Richard Feynman on the Atom Bomb

Feynman_200Below please find a link to a clip that might help with your paper due on Monday. It will help give you an idea of the kind of things that people were thinking in the fall of 1945, following the first uses of the atomic weapons in August. The speaker is Richard Feynman (1918-1988), a brilliant nuclear physicist and native of Far Rockaway, Queens, who was still a young graduate student when he was drafted to work on the top-secret Manhattan Project that built the atomic bombs dropped on Hiroshima and Nagasaki. The whole clip is worth watching, but you MUST watch from about 3:20 to the end, which pertains directly to your final paper. He talks about his realization of the moral implications of the thing that he helped to build. Thanks to your classmate, Yan Levitsky, for bringing this clip to my attention.

Richard Feynman on the Atom Bomb


Revised Schedule for the Final Weeks

Just wanted to rework our schedule for the last few weeks of class to accommodate the missed time on account of the storm. Please note that the college has added Friday, Dec. 14, as an additional class day, which will be a Wednesday schedule. We still have three quizzes left in this semester for Chapters 34, 35, and 36. We will get through Chapters 37 and 38 as well, but will not have a quiz on those since they will be covered in the final. Here are the days for the quizzes, followed by the full revised reading schedule.
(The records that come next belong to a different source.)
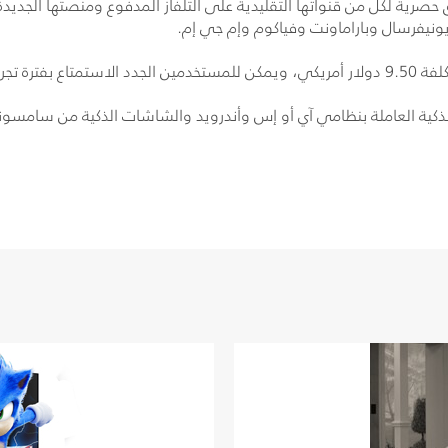
صرية لكلّ من قنواتها التقليدية على التلفاز المدفوع ومنصتها الجدي
نيفرسال وباراماونت وفياكوم وإم جي إم.
م. كما تتاح الخدمة عبر موقع
ذكية العاملة بنظامي آي أو إس وأندرويد والشاشات الذكية من سامسون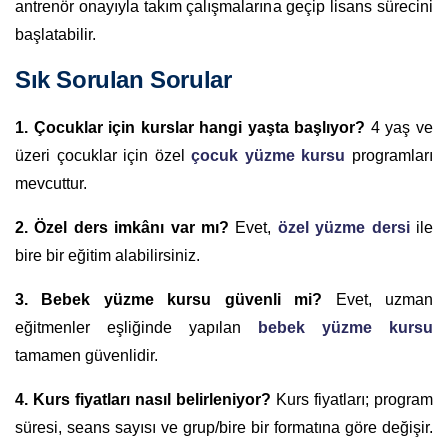
antrenör onayıyla takım çalışmalarına geçip lisans sürecini
başlatabilir.
Sık Sorulan Sorular
1. Çocuklar için kurslar hangi yaşta başlıyor?
4 yaş ve
üzeri çocuklar için özel
çocuk yüzme kursu
programları
mevcuttur.
2. Özel ders imkânı var mı?
Evet,
özel yüzme dersi
ile
bire bir eğitim alabilirsiniz.
3. Bebek yüzme kursu güvenli mi?
Evet, uzman
eğitmenler eşliğinde yapılan
bebek yüzme kursu
tamamen güvenlidir.
4. Kurs fiyatları nasıl belirleniyor?
Kurs fiyatları; program
süresi, seans sayısı ve grup/bire bir formatına göre değişir.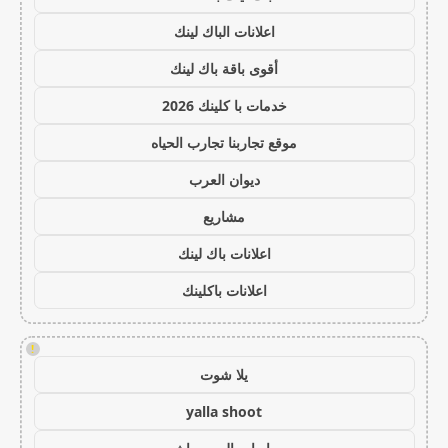
اعلانات الباك لينك
أقوى باقة باك لينك
خدمات با كلينك 2026
موقع تجاربنا تجارب الحياه
ديوان العرب
مشاريع
اعلانات باك لينك
اعلانات باكلينك
!
يلا شوت
yalla shoot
  • Wednesday, Nov. 28: Chapter 34
  • Monday, Dec. 3: Chapter 35
  • Monday, Dec. 10: Chapter 36

Here’s the full schedule with readings:

Monday, Nov. 26: The Interwar Period
Traditions: Chapter 34, An Age of Anxiety, pp. 791-802
Shaping: Freud, “On Human Nature,” pp. 294-303
Capitalism: Chapter 6: Crisis? What Crisis?: Read the short section, “The Great Depression in the 1930s,” pp. 108-113

Wednesday, Nov. 28: Totalitarianism and Anti-Colonialism in Asia
Traditions: Chapter 34, An Age of Anxiety, pp. 802-811
Traditions: Chap. 35, Nationalism and Political Identities in Asia, Africa, and Latin America, pp. 813-820
Shaping: Mohandas Gandhi, Truth and Civil Disobedience, pp. 365-370

Monday, Dec. 3: Anticolonialism in African and Latin America and the Origins of World War II
Traditions: Chap. 35, Nationalism and Political Identities in Asia, Africa, and Latin America, pp. 820-831
QUIZ ON CHAPTER 35 (Middle of class)
Traditions: Chap. 36, New Conflagrations: World War II and the Cold War, pp. 835-840

Wednesday, Dec. 5: World War II and the Holocaust
Traditions: Chap. 36, New Conflagrations: World War II and the Cold War, pp. 840-853
Online: Eyewitness Account of Einsatz Executions (1942)

Monday, Dec. 10: World War II: The Cold War and the End of Empire
Traditions: Chap. 36, New Conflagrations: World War II and the Cold War, pp. 853-861
QUIZ ON CHAPTER 36 (Middle of class)
Shaping: Harry S. Truman, The Truman Doctrine, pp. 388-390

Wednesday, Dec. 12: The End of Empire
Traditions: Chap. 37, The End of Empire, pp. 865-888
Shaping: Patrice Lumumba, From Congo My Country, pp. 378-381
Online: Letter Exchange between President Johnson and Ho Chi Minh

Friday, Dec. 14: Where Are We Now?
Traditions: Chapter 38, A World without Borders, pp. 891-921
Shaping: Amartya Sen, A World Not Neatly Divided, pp. 420-422
Capitalism: Chapter 5, Has Capitalism Gone Global? pp. 82-103

What Do We Mean by “Modern”?

Welcome! I hope you all are enjoying the last few weeks of summer. I wanted to let you know about a few items before we meet on Monday, August 27, at 3:40 pm in Whitehead 517.

1) Please download the course syllabus here and review it before the first class. We will go over it together, but it would be good to look it over beforehand.

2) There are three books required for this class, which will are available at the Brooklyn College bookstore (you can also click on the Bentley and the Fulcher to go to the Amazon page for each; the current edition of Shaping of the Modern World is not available on Amazon):

3) Lastly, you also have a very brief assignment for the first class. (No worries–it doesn’t require any reading!) Using the “Leave a Comment” function below, respond to the following questions:

This course is called “Shaping of the Modern World.” But do we even know the word “modern” means? What does it mean to say that a society or a nation is not modern (i.e. “backward”)? Who or what determines what is and what is not modern? And is there something distinctively “Western” about the idea of “modernity”?

Everyone in the course is required to provide an answer of at least a paragraph. Ideally, you should follow the guidelines for posting on the course website, which you find here, or on pages five and six of the syllabus.